Les auteurs ont cité les entrées du journal de Yaji pour souligner son obsession de la traite des femmes et du meurtre de tout adversaire qui faisait obstacle à ce qu’il considérait comme une mission divinement désignée.

« 21 mai : … j’ai envoyé des soldats à Hudgudur, et ils ont capturé 20 filles esclaves. »

« 11 juin : … j’ai envoyé Barde à Wula, et ils ont capturé six filles esclaves et dix bovins, et tué trois hommes. »

« 25 juin : … j’ai envoyé mon peuple chez les païens de Midiri et de Bula, et ils ont capturé 48 esclaves et 26 bovins, et nous avons tué cinq personnes. »

« 6 juillet : … J’ai envoyé mon peuple à Sina, et ils ont capturé 30 bovins et six esclaves. »

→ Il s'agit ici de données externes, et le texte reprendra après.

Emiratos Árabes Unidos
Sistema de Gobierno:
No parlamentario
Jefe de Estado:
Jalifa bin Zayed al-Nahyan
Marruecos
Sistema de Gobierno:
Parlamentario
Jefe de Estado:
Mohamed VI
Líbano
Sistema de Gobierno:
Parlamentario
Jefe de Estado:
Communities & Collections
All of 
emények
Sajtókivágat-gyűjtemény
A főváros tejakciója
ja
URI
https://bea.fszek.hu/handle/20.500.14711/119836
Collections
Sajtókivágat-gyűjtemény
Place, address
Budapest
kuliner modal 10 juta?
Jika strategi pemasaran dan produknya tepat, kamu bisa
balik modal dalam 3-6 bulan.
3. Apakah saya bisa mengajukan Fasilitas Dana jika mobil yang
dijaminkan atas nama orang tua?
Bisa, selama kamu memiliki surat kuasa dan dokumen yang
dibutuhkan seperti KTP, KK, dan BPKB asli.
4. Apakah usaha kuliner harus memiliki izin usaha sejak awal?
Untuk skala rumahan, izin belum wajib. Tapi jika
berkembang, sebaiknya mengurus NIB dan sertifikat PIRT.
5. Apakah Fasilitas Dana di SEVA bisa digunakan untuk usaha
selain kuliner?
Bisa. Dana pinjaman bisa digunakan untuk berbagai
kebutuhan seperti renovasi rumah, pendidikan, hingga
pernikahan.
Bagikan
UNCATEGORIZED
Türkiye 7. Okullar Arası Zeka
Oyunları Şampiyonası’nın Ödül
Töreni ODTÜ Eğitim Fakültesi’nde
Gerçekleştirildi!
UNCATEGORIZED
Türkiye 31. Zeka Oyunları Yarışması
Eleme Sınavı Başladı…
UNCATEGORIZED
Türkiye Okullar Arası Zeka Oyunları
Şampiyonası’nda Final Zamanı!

« Les analogies entre Yaji et Shekau restent frappantes, surtout pour les habitants des monts Mandara : violence extrême, évocation du marché aux esclaves, idée d’être investi d’une mission divine, production de discours quasi-apocalyptiques, division du le monde en « croyants » et « incroyants », et l’inspiration tirée de l’Islam sont aussi facilement reconnaissables dans le passé historique qu’elles le sont aujourd’hui », ont soutenu les auteurs.

Le Comité pour libérer les esclaves nigérians prévoit de poursuivre une campagne pour faire connaître le lien entre l’esclavage et ce qu’ils perçoivent comme une guerre contre les 100 millions de chrétiens nigérians, selon Kyle Abts, membre de la coalition organisatrice du comité.

« En plus des captives qui deviennent des concubines esclaves, des centaines, voire des milliers de jeunes garçons sont enrôlés et soumis à un lavage de cerveau dans les forces de Boko Haram/ISWAP. Pourquoi le monde ignore-t-il des violations aussi flagrantes des droits des enfants ? » a dit Abts.